Reference to blogs, tweets, discussions, etc that caught my attention during the last week.

Data Modeling

The blog article “Data Vault 2.0 Staging Area learnings & suggestions” by Roelant Vos shows an approach to generate hash keys for Data Vault 2.0 in the staging layer for business keys, link relationships and hash difference determination.

Introduction to Cassandra Data Modeling” video by dbtube with Cassandra storage model and data modeling.
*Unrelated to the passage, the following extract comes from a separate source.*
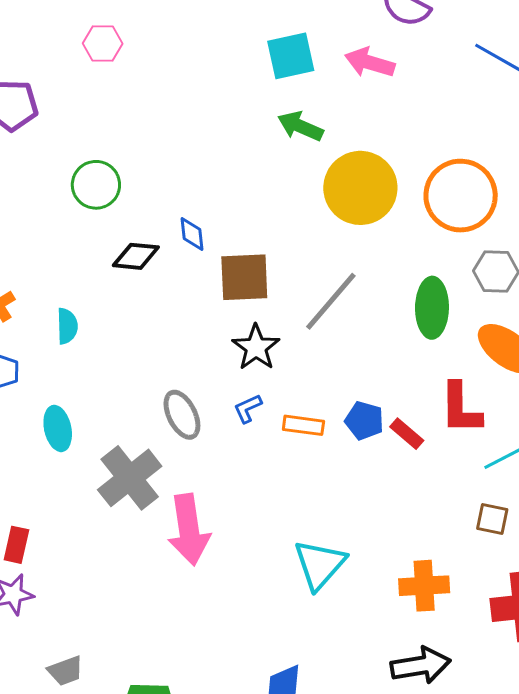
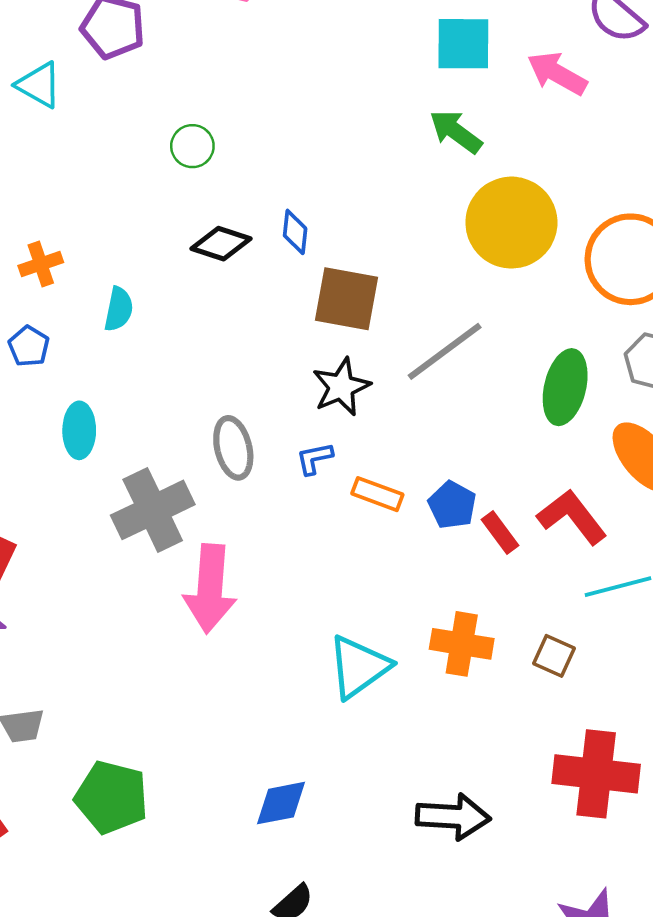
green circle: (96, 185) -> (192, 146), size x0.7
red L-shape: (461, 408) -> (572, 517), turned 130
brown square: (492, 519) -> (554, 656), moved
orange cross: (424, 586) -> (462, 644), moved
Pour Some Schema On Me: The Secret Behind Every Enterprise Information Lake” by Murthy Mathiprakasam on Informatica blog strengthens the need to care about schematas and metadata – just pouring log data, sensor data, etc into a data lake is not sufficient to get data quality in the long run.

Data Architecture

Link to ThoughtWorks’ “Rethink Dallas” videos on agile topics:

  • Agile architecture (Molly Bartlett Dishman, Martin Fowler)
  • The death of agile (Dave Thomas)
  • Rethinking the agile enterprise (Brandon Byars)

Data Storage

The Top 10 Posts of 2014 from the Cloudera Engineering Blog” by Justin Kestelyn contains many articles dealing with right-time capabilities for Hadoop ecosystem, e.g. Spark, Kafka, Impala.


MongoDB acquires storage engine WiredTiger. Press release: “MongoDB acquires WiredTiger Inc.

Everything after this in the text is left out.